I like to take my pictures outside as well, I copy a link to my pictures. Some were taken outside with overcast sky and the background is a old garden table made from Cypress or Mahogany and has a natural grey tone or inside in a light tent made from an old lamp shade and posterboard as a background:

http://www.penturners.org/forum/photo_album_view.asp?cname=Main+Album&mid=97&cid=103


----------



## Daniel

Outside in full sun. that is how you end up with the washed out over exposed look. How did you come up with the 12:30 to 1:30 time frame? for landscapes early morning or late afternoon light is usually prefered. I like early morning for pens and you still need the light broken up so a cloudy day works real good.
I wouldn't claim that anything you did was wrong though. but there are definite reasons you got the look you did. harsh light gives you the hot spots, strong, flat deminsion and  fadded contrast of this picture. noon day sun is not good for color either. stepping down the exposure would only result in loosing details in the snake skin. 
the picture over all has an eye catching effect though.
If you don't see anything wrong with the picture then there is nothing wrong with it. ever seen a picture of someone with lighting real strong on only one side. it leaves half the face lit and the other half in realy dark shadow. and it's not done by mistake.


----------



## Ron Mc

I came up with 12:30-1:30 because this is when the sun is just about overhead which provides less shadow.
I will be trying an evening shoot to see if the washed out look goes away.


----------



## Rifleman1776

Is this a trick question? [] Actually, both pen and picture look good. The photo could be improved upon using suggestions already posted. Mainly, try to get your background about the same shade (not necessarily same color) as the subject pen. Most of my pictures are taken outside in shade to avoid glare. That is a 90% successful, quick and easy technique. I bought about a dozen felt squares from the crafts department at Wal-Mart in a variety of colors for background. Very cheap, I think 39 cents each. I sometimes use a tripod but my new camera has a stabilization feature and with sufficient light I get sharp pictures. Inside, I always use the tripod.


----------



## Daniel

Ron,
If you are one of those that are cursed with few cloudy days to work with. try getting one of the plastic sheet defusers that go in florecent light fixtures. position it so that the sunlight that falls on the pen passes through it first. I think that will help the washed out look more than anything. early morning and late evening help with color as well. morning light has lots of blue in it, evening lots of red.
place some sort of refective material on tha shadow side of the pen to help bounce some light back at the pen from that side. this helps weaken the shadow. even white paper helps. tin foil is usually to much. you can even add an artificial light from that side and really knock down the shadow. remember you do want some shadow though.
as far as sun. think of a photo as a picture that was painted using light. the source of your light determins what colors you have on your paint pallet. even sun light has different colors at different times of the day. artifical lights of verious types have different colors to them. sunlight has all of them and then some that we can't see and film or cameras are designed with sunlight as the standard light that will be used. they have to have something to center all the settings around so they use sunlight as the standard. that is why it is much easier to get a well exposed picture outdoors. anyway morning light will inhance the blue end of the color spectrum and evening will inhance the red end of the spectrum. try both it will be a learning experience.


----------



## kiddo

May I ask, did you use Microsoft picture manager to edit this? The Edit-Picture--&gt;Color--&gt;Enhance-Color tool? Maybe two passes?
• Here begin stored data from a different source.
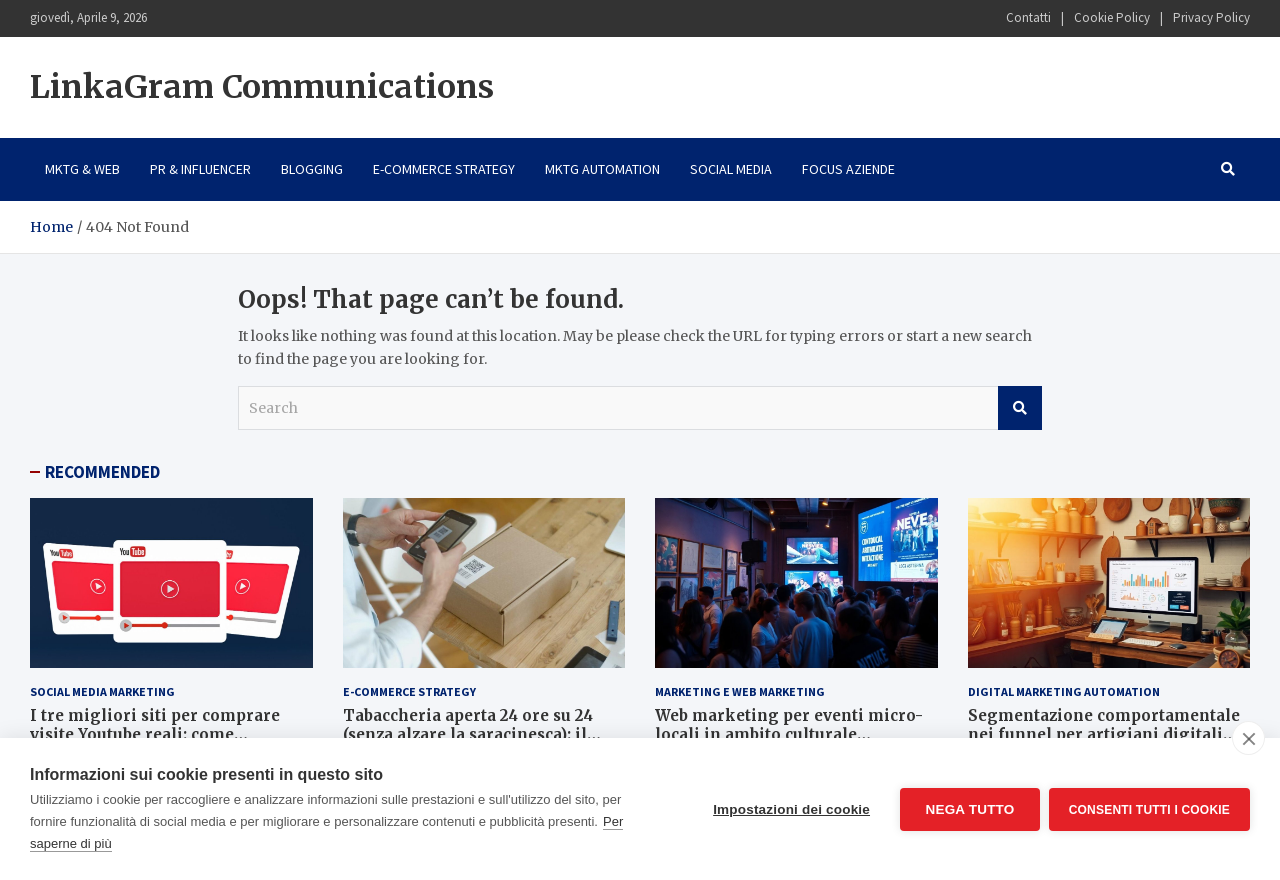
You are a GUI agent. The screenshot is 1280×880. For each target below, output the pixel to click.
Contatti (1028, 17)
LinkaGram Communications (262, 87)
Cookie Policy (1112, 17)
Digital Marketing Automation (1064, 691)
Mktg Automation (602, 169)
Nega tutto (968, 809)
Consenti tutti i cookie (1149, 809)
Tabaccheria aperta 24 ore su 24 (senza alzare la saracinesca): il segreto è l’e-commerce (468, 735)
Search (1020, 408)
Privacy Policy (1211, 17)
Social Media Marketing (102, 691)
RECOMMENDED (102, 472)
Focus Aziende (848, 169)
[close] (1248, 738)
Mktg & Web (82, 169)
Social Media (731, 169)
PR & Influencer (200, 169)
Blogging (312, 169)
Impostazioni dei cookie (790, 809)
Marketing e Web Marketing (740, 691)
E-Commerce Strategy (444, 169)
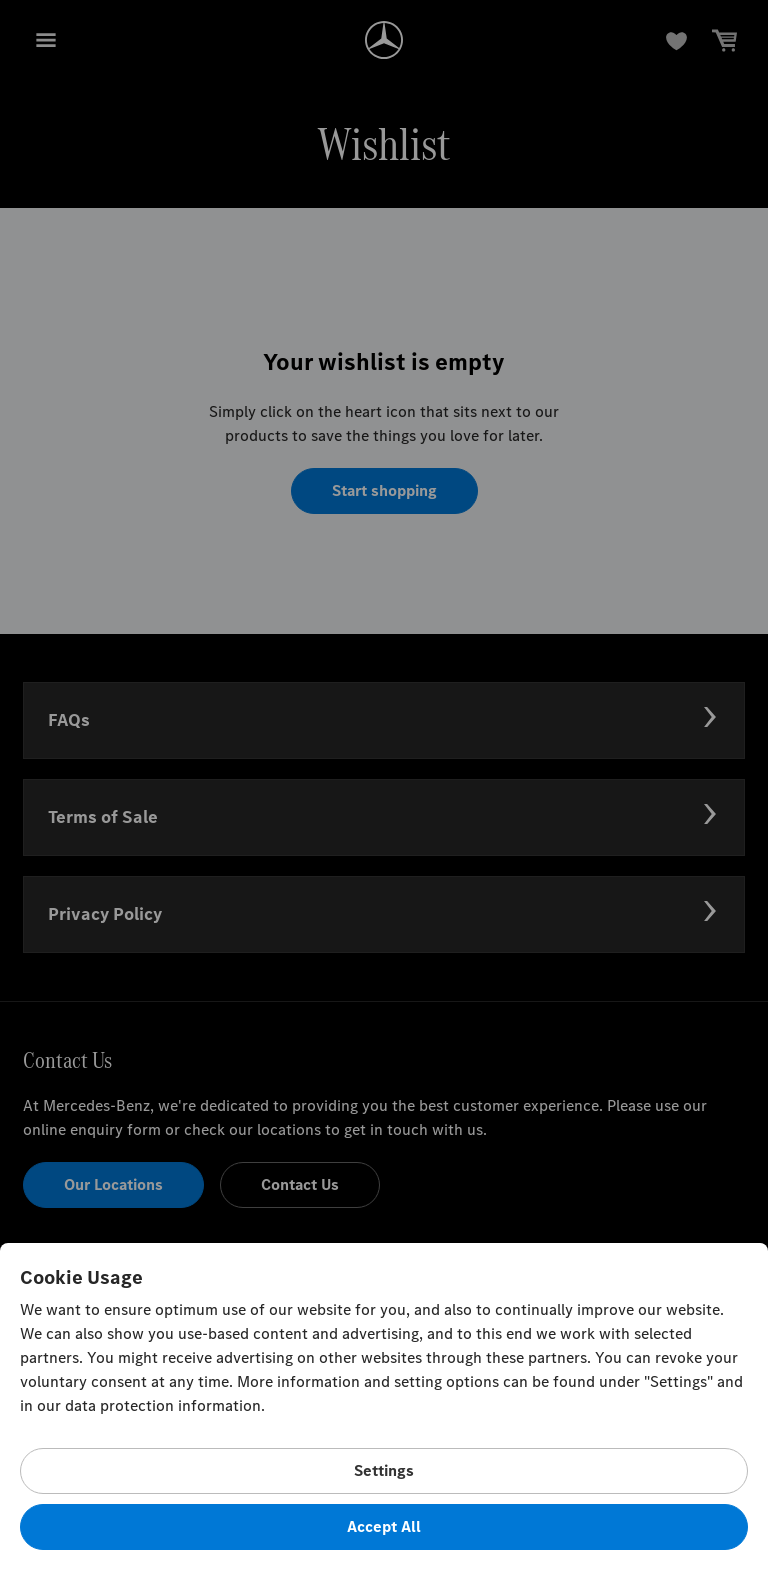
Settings (384, 1470)
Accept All (384, 1526)
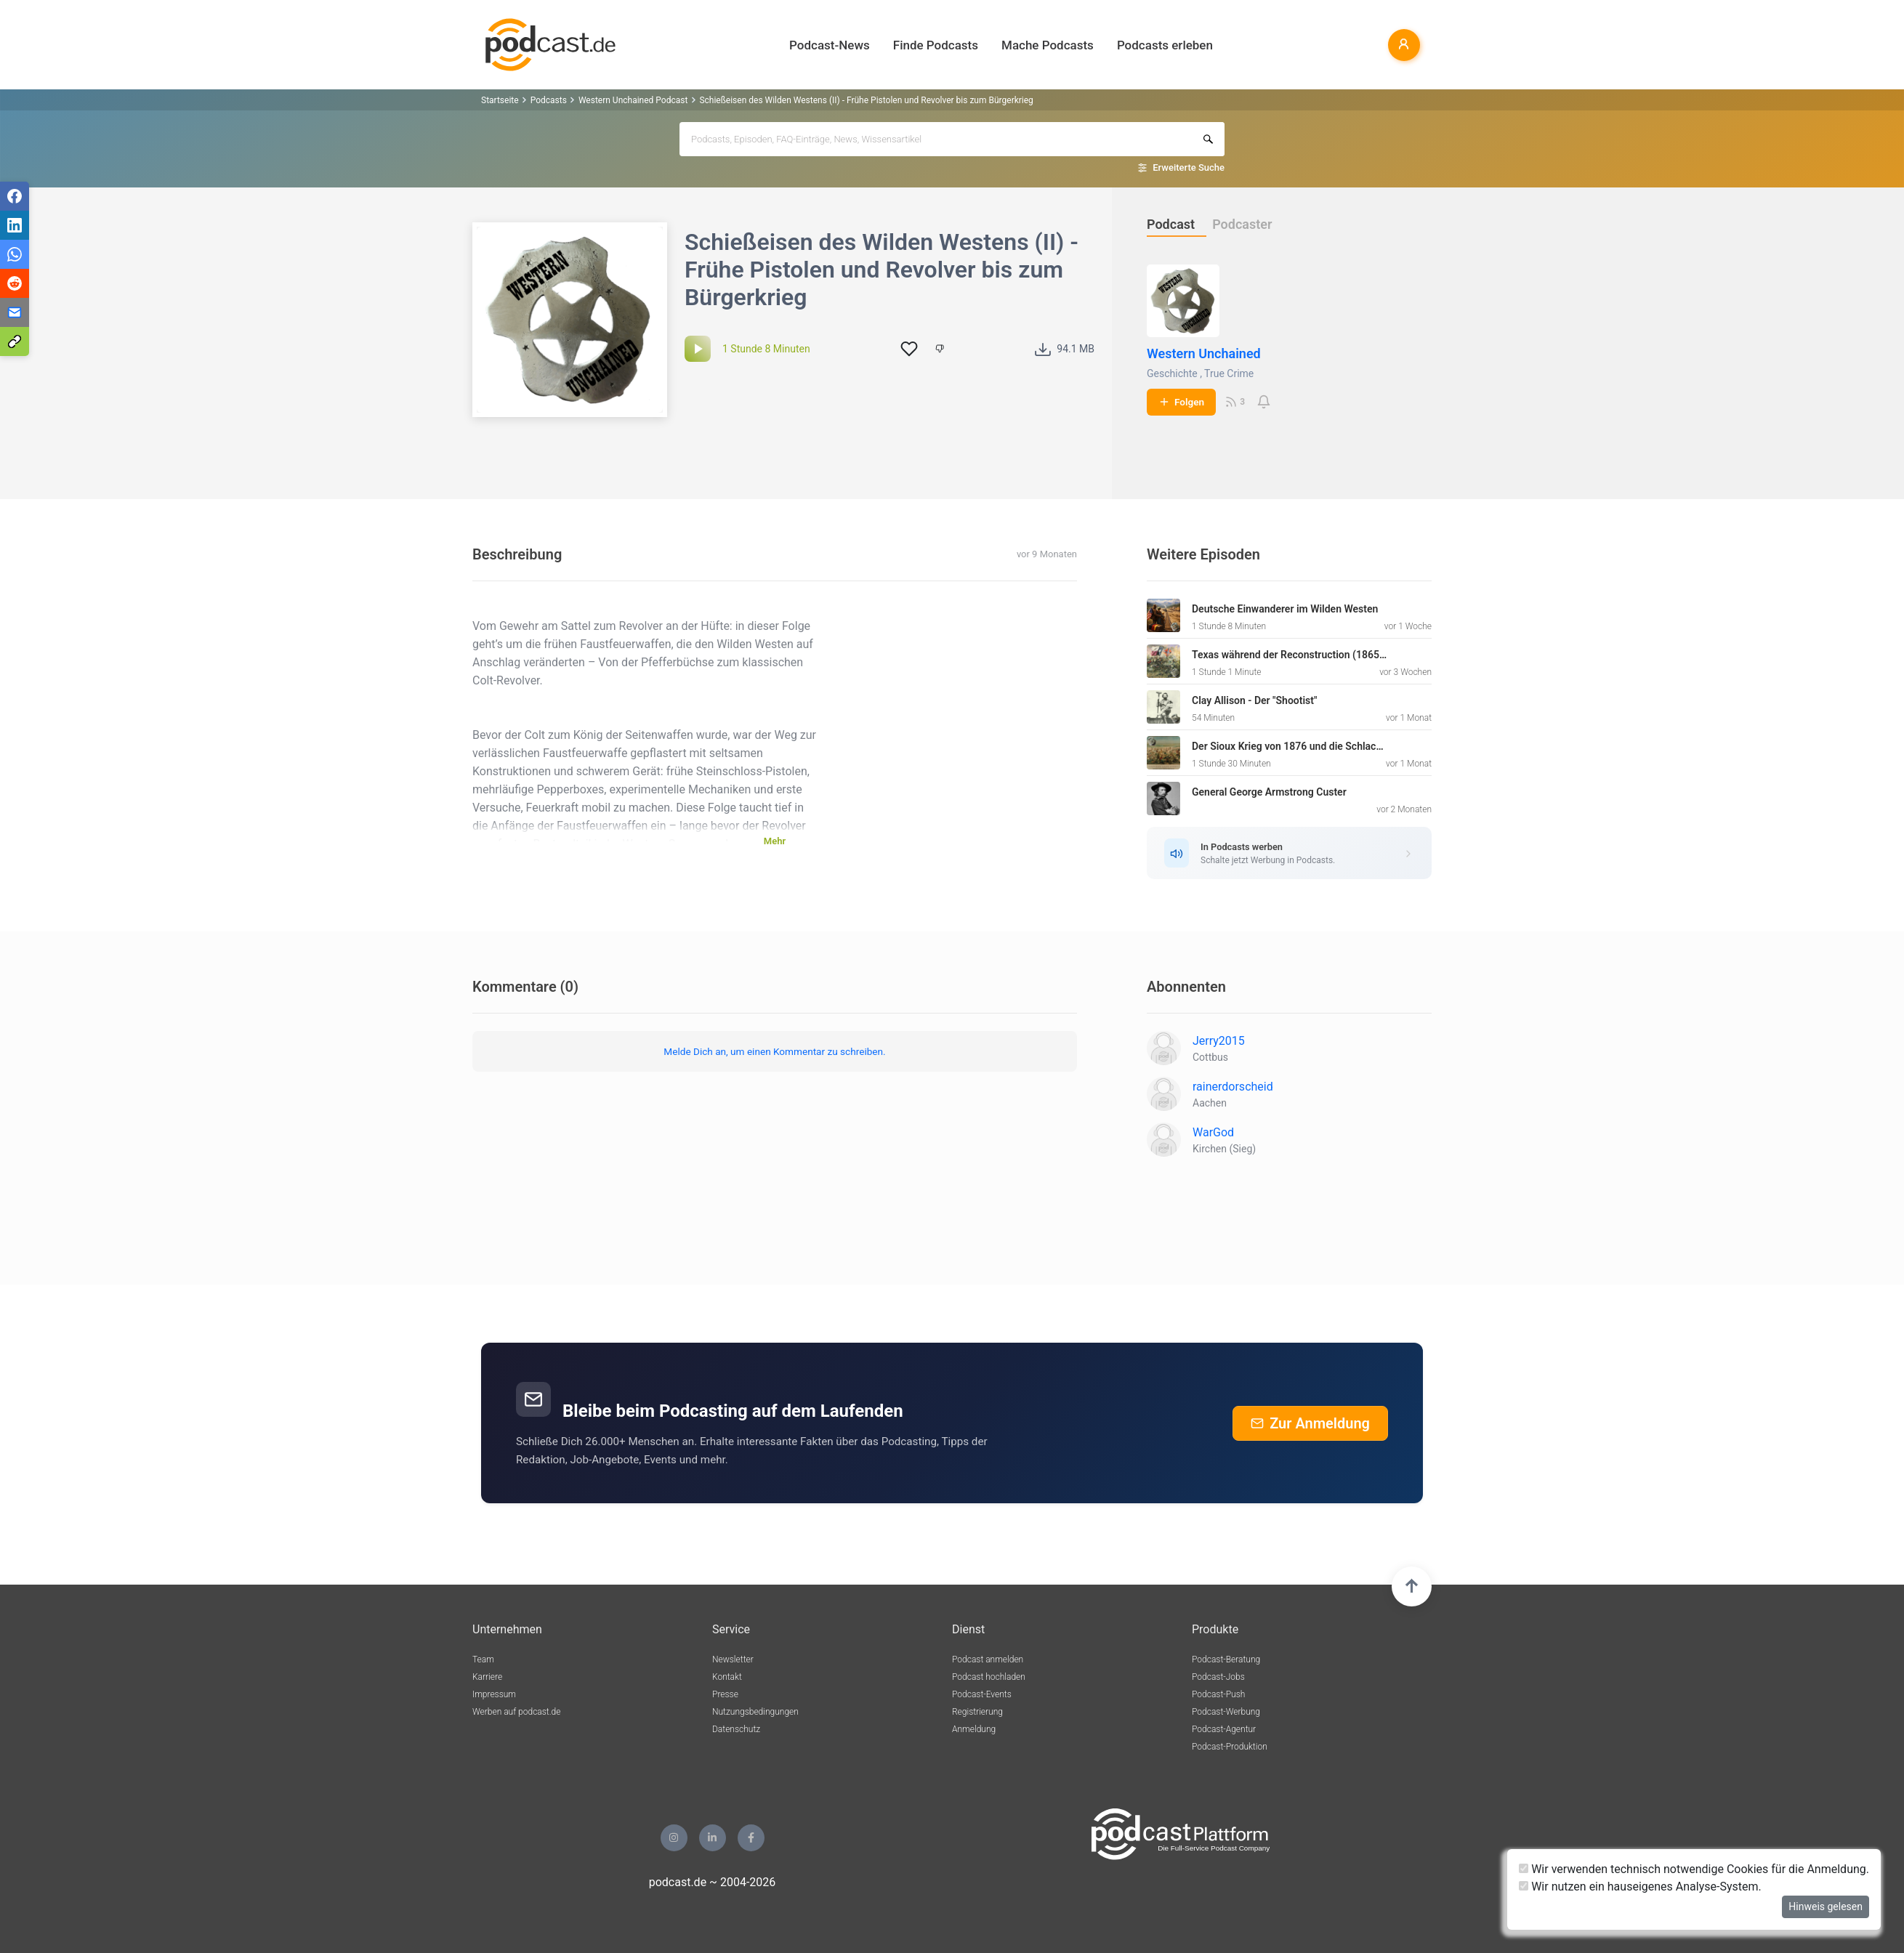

If this guess is true, try using the sliders instead. It may not make the background quite as clean, but it will not make such hard edges on the shadows and blend the reflections into the background so pieces look like they missing (like on the final).

If you use different tool, sorry, I shut up.

But lovely pen.


----------



## bob393

Ron, I love the pen.
Photography is a highly personal thing and realy anything goes. 
However for what it's worth, in my opinion, and all that,
You are about, oh I'll guess two stops over exposed and the high noon sun is so harsh that the contrast is off the scale. I bet if you look at the histogram on that picture the exposure is packed on one side of the scale. Single source lighting is problematic at best and with it I don't think, without reflectors anyway, that you can get rid of the harsh shadows.

Since I hate criticism without sugestion I would shoot in the shade with a reflector to fill in hte shadows and bracket the exposure, heavy on the underexposed side. 
Most things look better about a half stop underexposed.


----------